• _Work order_
Taking the data below line by line, count those that include the word "logger" and report the number alone.

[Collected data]

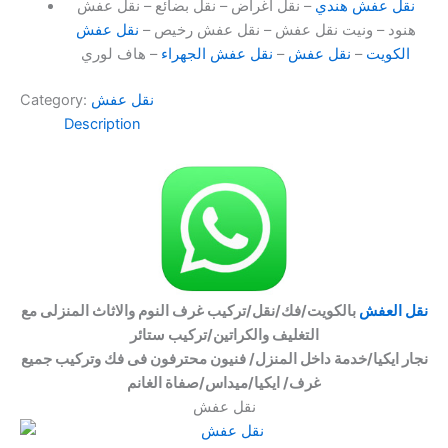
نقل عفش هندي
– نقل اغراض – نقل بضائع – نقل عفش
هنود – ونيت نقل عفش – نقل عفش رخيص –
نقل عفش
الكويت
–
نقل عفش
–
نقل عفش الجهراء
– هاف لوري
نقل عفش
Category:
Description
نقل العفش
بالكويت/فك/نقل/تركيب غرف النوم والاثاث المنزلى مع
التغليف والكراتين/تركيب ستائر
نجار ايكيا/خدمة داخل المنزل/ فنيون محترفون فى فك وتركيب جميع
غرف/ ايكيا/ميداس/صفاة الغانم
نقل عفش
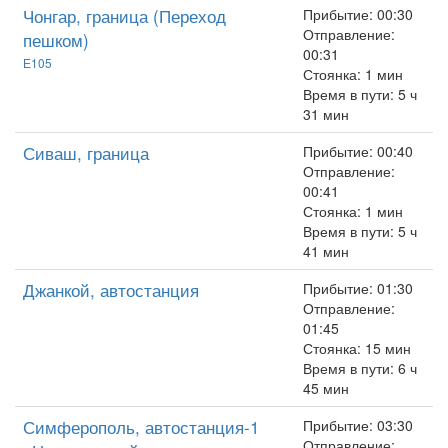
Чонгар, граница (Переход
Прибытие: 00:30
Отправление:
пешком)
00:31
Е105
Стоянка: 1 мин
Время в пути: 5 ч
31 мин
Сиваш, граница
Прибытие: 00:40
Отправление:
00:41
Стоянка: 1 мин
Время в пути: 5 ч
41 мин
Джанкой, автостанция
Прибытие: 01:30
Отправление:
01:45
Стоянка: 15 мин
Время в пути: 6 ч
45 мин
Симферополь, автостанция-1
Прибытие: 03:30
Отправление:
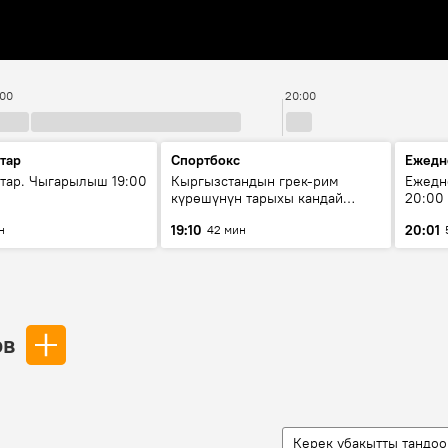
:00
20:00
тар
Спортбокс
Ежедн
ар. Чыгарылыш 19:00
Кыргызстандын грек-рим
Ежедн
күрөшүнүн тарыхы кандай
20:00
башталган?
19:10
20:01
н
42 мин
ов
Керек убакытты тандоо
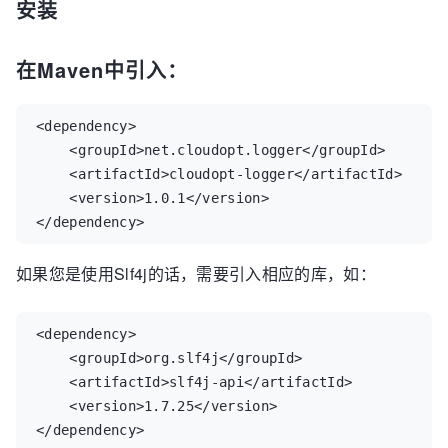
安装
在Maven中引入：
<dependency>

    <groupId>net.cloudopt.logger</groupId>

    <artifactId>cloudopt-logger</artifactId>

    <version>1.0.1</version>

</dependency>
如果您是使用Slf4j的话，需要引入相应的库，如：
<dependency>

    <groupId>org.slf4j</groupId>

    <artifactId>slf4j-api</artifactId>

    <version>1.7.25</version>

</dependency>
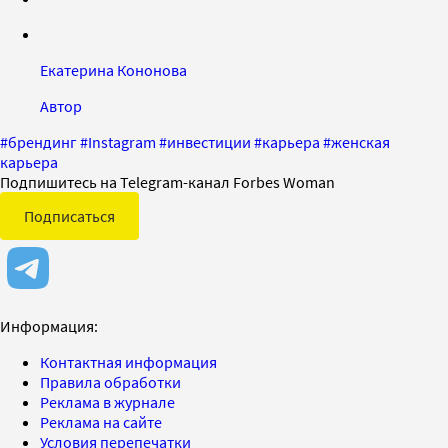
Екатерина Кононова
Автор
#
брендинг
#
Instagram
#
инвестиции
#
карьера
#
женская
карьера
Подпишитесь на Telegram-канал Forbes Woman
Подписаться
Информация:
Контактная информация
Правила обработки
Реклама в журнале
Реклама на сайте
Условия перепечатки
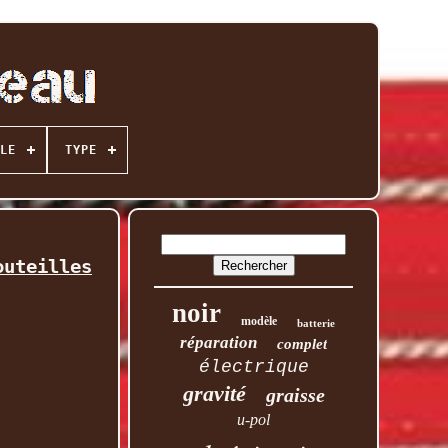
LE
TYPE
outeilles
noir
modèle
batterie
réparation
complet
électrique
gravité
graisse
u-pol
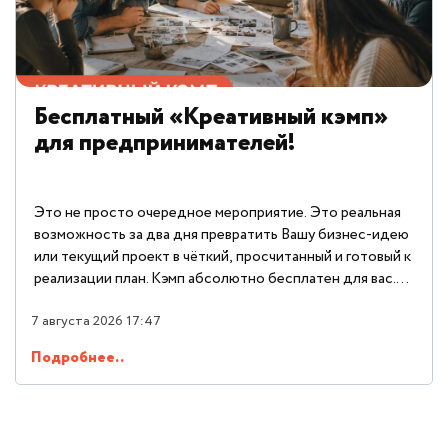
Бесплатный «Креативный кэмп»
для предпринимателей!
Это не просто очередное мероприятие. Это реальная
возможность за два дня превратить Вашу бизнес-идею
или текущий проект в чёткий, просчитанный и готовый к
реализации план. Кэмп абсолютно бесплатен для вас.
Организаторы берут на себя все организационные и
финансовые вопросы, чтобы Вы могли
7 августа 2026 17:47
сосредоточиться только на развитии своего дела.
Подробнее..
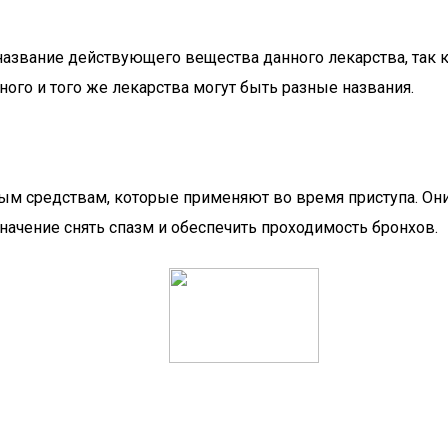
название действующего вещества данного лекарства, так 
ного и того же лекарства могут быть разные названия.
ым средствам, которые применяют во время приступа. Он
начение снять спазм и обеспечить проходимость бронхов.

• _Your response_
2